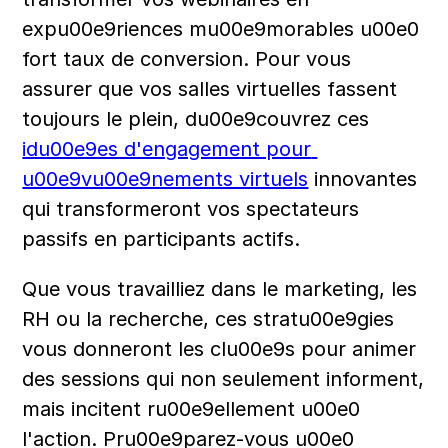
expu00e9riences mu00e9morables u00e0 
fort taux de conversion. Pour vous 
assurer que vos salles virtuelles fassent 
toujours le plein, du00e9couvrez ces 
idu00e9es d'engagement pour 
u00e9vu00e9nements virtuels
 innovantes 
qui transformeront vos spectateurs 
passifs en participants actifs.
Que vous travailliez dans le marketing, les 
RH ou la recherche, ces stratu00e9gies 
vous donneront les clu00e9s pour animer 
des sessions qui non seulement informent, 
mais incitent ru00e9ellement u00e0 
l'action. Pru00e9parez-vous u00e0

================

#### [Work task]
Could the data above be repeated exactly, with every picture dropped?

#### [Task response]
expu00e9riences mu00e9morables u00e0 
fort taux de conversion. Pour vous 
assurer que vos salles virtuelles fassent 
toujours le plein, du00e9couvrez ces 
idu00e9es d'engagement pour 
u00e9vu00e9nements virtuels
 innovantes 
qui transformeront vos spectateurs 
passifs en participants actifs.
Que vous travailliez dans le marketing, les 
RH ou la recherche, ces stratu00e9gies 
vous donneront les clu00e9s pour animer 
des sessions qui non seulement informent, 
mais incitent ru00e9ellement u00e0 
l'action. Pru00e9parez-vous u00e0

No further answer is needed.